Nothing should appear in the answer except the line containing "25 يوليو, 2025" and the lines following it through the end of the listing, each given exactly.

***** DATA

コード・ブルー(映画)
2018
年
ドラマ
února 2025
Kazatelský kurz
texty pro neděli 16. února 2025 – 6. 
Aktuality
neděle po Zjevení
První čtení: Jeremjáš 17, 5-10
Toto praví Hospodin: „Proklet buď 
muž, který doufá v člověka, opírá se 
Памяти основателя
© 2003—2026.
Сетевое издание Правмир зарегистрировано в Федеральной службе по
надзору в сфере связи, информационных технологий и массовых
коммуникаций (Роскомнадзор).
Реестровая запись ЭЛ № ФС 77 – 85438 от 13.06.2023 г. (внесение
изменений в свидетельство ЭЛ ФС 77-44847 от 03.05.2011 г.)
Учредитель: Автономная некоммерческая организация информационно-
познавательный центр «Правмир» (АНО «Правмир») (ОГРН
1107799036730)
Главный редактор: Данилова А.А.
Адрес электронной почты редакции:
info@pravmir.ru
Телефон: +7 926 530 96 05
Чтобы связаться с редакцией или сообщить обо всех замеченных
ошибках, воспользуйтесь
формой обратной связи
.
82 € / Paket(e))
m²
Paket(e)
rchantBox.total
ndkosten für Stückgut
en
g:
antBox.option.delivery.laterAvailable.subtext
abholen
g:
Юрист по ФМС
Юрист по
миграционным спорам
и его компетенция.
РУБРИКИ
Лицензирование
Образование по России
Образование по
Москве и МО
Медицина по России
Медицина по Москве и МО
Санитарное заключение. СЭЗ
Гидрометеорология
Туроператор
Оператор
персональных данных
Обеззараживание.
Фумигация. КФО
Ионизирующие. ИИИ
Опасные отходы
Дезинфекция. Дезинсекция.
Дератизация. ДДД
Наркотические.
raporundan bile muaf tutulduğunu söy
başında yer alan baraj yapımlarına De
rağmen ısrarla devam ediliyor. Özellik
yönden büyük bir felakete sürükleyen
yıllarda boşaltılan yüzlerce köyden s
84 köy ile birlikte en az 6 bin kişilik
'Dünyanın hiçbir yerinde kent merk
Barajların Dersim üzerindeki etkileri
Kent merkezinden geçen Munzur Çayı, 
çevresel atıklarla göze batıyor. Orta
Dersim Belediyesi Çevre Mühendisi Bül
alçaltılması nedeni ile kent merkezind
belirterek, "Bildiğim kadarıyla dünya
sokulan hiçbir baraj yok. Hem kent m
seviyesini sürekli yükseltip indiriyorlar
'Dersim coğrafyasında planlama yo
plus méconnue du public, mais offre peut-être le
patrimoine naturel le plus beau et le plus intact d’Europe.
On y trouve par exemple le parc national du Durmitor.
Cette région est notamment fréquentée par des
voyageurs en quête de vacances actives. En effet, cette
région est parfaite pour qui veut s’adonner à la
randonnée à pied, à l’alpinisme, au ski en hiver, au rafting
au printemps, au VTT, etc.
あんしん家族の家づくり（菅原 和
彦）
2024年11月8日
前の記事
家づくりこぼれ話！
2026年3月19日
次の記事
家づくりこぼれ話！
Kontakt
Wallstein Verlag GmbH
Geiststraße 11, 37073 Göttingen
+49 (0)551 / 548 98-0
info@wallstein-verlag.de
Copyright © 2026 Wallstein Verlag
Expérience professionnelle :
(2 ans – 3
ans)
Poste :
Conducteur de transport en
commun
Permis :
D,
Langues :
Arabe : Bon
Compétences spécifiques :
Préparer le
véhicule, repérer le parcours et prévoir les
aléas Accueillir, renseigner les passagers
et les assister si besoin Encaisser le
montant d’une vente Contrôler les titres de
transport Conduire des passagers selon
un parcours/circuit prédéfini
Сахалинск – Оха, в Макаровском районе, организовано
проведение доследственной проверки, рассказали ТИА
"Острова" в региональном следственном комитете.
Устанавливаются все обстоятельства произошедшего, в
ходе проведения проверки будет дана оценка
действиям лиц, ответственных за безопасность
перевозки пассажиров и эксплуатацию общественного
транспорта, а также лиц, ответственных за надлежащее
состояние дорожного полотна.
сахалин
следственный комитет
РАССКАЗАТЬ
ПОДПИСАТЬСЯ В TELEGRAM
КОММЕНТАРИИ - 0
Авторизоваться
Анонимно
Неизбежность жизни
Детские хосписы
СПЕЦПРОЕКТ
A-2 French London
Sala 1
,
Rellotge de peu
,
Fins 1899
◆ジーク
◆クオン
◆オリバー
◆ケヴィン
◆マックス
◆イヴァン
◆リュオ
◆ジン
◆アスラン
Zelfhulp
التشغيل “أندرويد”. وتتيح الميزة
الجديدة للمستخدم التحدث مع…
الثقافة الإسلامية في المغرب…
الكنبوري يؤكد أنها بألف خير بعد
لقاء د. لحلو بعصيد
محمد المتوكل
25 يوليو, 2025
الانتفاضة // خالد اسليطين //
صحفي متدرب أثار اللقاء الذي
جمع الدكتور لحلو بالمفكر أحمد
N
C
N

**********

__RESULT OF THE EXERCISE__:
25 يوليو, 2025
الانتفاضة // خالد اسليطين //
صحفي متدرب أثار اللقاء الذي
جمع الدكتور لحلو بالمفكر أحمد
N
C
N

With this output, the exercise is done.